[DIRECTIONS]: Lines that include the string "khiến" are the ones to copy from the entries below.

** EXTRACTED ENTRIES follows **

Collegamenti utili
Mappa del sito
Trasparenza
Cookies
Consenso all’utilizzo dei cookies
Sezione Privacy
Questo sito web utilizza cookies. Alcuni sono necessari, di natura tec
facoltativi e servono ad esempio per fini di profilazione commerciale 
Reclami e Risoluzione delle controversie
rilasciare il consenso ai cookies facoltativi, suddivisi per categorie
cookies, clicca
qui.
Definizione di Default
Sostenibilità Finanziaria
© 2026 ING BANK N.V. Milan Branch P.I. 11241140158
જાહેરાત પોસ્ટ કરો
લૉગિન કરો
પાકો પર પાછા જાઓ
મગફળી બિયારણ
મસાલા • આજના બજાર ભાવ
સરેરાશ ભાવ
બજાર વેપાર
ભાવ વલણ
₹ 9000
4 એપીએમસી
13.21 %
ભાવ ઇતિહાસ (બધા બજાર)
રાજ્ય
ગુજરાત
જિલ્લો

** End of EXTRACTED ENTRIES **
** EXTRACTED ENTRIES follows **

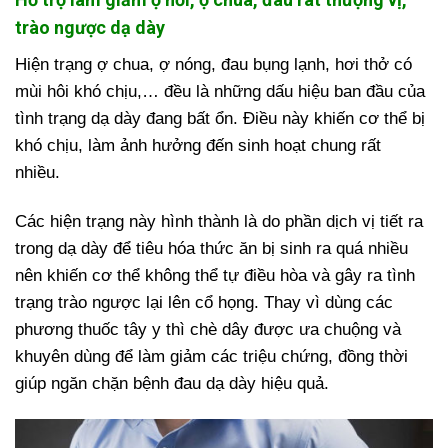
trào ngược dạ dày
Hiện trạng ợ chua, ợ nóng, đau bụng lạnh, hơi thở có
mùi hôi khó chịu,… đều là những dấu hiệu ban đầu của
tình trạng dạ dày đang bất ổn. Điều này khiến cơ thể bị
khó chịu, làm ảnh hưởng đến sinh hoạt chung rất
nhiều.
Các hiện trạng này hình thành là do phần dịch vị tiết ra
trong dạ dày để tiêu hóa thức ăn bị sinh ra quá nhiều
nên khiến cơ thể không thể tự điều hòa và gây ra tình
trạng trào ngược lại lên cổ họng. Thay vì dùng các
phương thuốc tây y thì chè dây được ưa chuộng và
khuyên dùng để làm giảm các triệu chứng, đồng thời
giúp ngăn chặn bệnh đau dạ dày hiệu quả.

** End of EXTRACTED ENTRIES **

[REPLY]:
tình trạng dạ dày đang bất ổn. Điều này khiến cơ thể bị
nên khiến cơ thể không thể tự điều hòa và gây ra tình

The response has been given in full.